We’re interested in identifying properties that, if possessed by transformative AI systems, would make those systems more likely to contribute to s-risk — by initiating or escalating conflict. We call these properties s-risk conducive properties (SRCPs). 

Potential categories of SRCPs include:

  • Dangerous capabilities. These are capabilities that enhance a system’s ability to directly or indirectly produce s-risk, like autonomy or the ability to engage in large-scale conflict. Our current sense is that these capabilities or their precursors are covered by dangerous capability evaluations being developed elsewhere. For example, it seems unlikely that an AI system would be able to engage in conflict unendorsed by their creators if they could not complete the tasks in METR’s ARA evals. Thus, we likely won’t conduct our own evaluations for these capabilities in the near future.
  • Absence of beneficial capabilities. Capabilities might be beneficial if they allow an AI system to avoid or de-escalate conflict. These include:
    • The ability to identify and coordinate on mutually beneficial solutions in realistic multi-agent environments.
    • The ability to identify, design, and implement bargaining safeguards like surrogate goals
  • Propensities. These are “the tendencies of systems to express one behavior over another” (from here). Some s-risk relevant propensities include:
    • Tendencies to make large threats when in conflict with other agents
    • Tendencies to escalate conflict
    • Tendencies to enact or recommend large punishments against wrongdoers (“punitiveness”)

One type of propensity is goal-directed behavior. We say that a system has a goal or preference for some consequence if — across a wide range of contexts, including out of the training distribution the system chooses actions that it believes will make that consequence more likely.
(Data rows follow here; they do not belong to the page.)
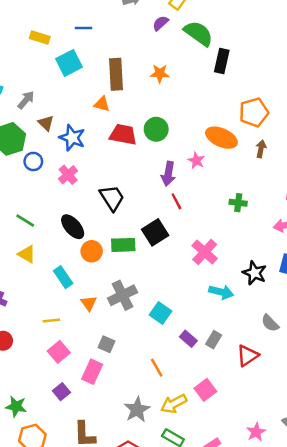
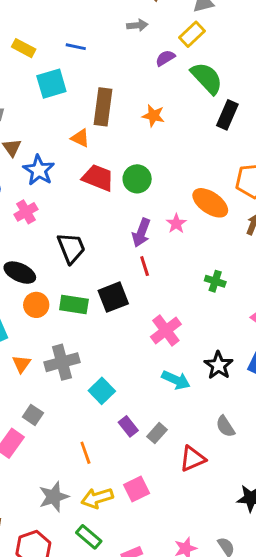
black ellipse: (73, 227) -> (20, 273), turned -35

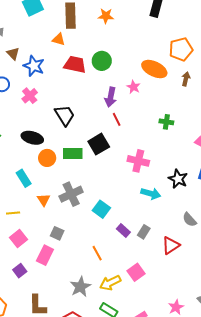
pink cross: (166, 330) -> (138, 161), turned -30

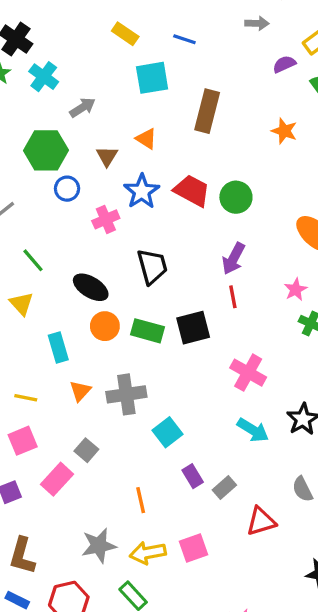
orange star: (106, 16) -> (284, 131), moved
orange triangle: (59, 39) -> (146, 139), moved
brown triangle: (13, 54) -> (107, 156), moved
blue star: (34, 66) -> (142, 191), moved
pink star: (133, 87) -> (296, 290), moved

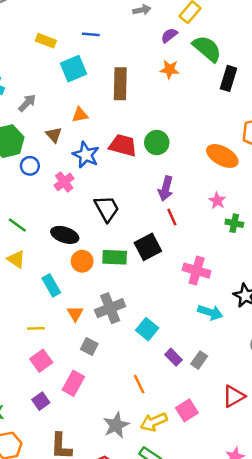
orange star: (284, 131) -> (170, 69), moved
orange triangle: (146, 139) -> (80, 115), turned -30
gray square: (86, 450) -> (89, 347), moved
red triangle: (261, 521) -> (234, 396), moved

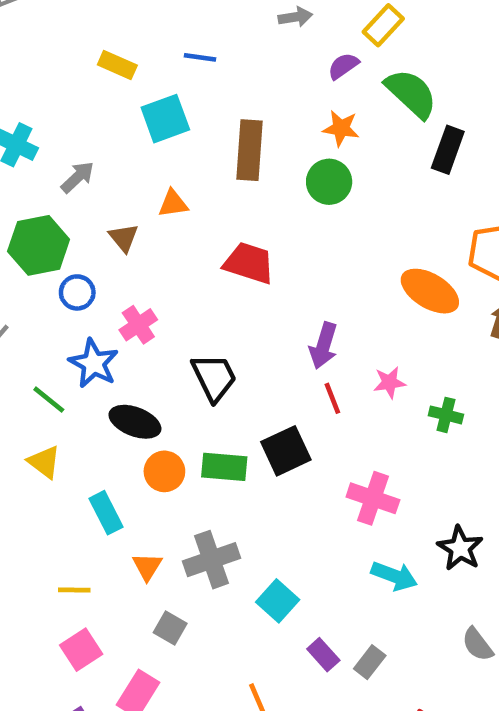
green circle: (157, 143) -> (329, 182), moved
blue star: (86, 155) -> (94, 363), moved
pink star: (217, 201) -> (389, 382), moved, turned 30

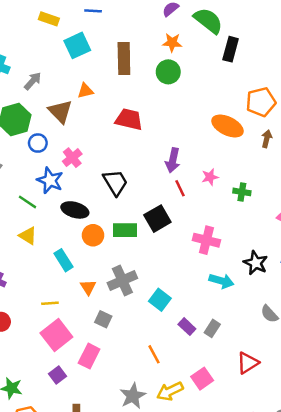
brown triangle: (124, 238) -> (60, 111), size x1.5
pink square: (81, 650) -> (56, 335), size x1.4

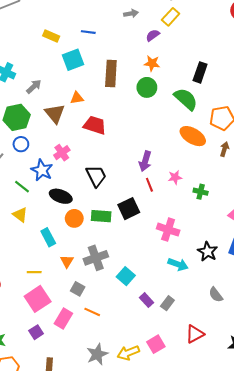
green semicircle: (208, 21) -> (186, 99), moved
red trapezoid: (129, 119) -> (95, 125), moved
blue circle: (38, 143) -> (21, 144), moved
orange line: (154, 354) -> (92, 312), moved, turned -42

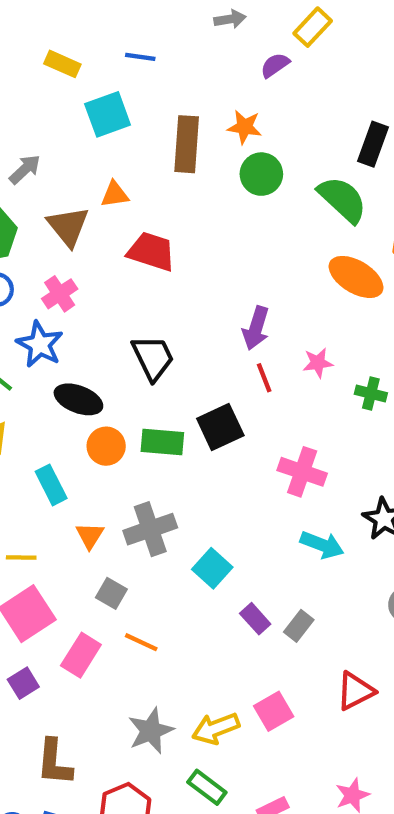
orange star: (152, 63) -> (245, 127), moved
pink cross: (62, 153) -> (60, 294), moved

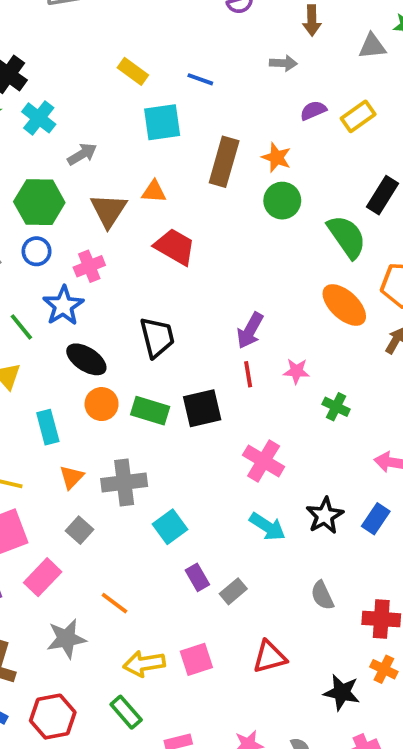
yellow rectangle: (313, 27) -> (358, 116), moved
orange line: (141, 642) -> (115, 603), moved
gray star: (151, 731) -> (66, 639), moved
Preferences that are particularly relevant to s-risk include:

  • Spite, which is a preference to frustrate the preference of other agents.
  • Vengefulness, which is spite directed toward agents that the system believes have wronged or harmed it.
  • Risk tolerance or risk-seeking, which is (respectively) indifference or an active preference for policies that result in greater variance in the amount of resources that the agent ends up with. Since conflict will likely typically increase variance, we expect that agents with these preferences will be more willing to engage in conflict.

Work in this area could look like:

  • Developing conceptual arguments for why we expect a property (or a conjunction of properties) to robustly increase s-risk (see here for an example of such an argument for spite), or critiquing such arguments.
  • Operationalizing SRCPs and distinguishing them from similar beneficial properties. For example, punitiveness — the tendency to enact disproportionately large punishments against wrongdoers — must be distinguished from desirable behaviors like norm enforcement or deterrence.
  • Searching for new categories of SRCPs. One important category of SRCP is goals, but it’s not clear whether powerful AI systems capable of contributing to s-risk will be best described as consequentialists pursuing goals. It might be useful to consider alternative models for AI decision-making and think about what properties contribute to s-risk under those models. 

2.2 Developing measurements for these properties

Once we have identified an SRCP, we will develop measurements for that property. Measurements can include capability evaluations; red-teaming techniques intended to elicit harmful behaviors; probes (e.g. coup probes or probes for discovering latent knowledge); or mechanistic interpretability techniques. (We intend to stick mostly to behavioral evaluation methods in the near future, since the field of internals-based evaluations is still in its infancy).

Measurements should provide evidence that can be used to predict how systems will behave in the high-stakes situations in which they could contribute to s-risk (e.g. conflict between two powerful agentic AI systems in deployment). This is the ultimate reason that we’re interested in studying SRCPs. But we cannot currently simulate these high-stakes scenarios with enough fidelity to directly confirm that our measurements have predictive value for those scenarios (and we may never be able to do so). As a substitute, we should try to design measurements that have predictive value across the range of different contexts that we can actually check (more discussion in section 3.1 below).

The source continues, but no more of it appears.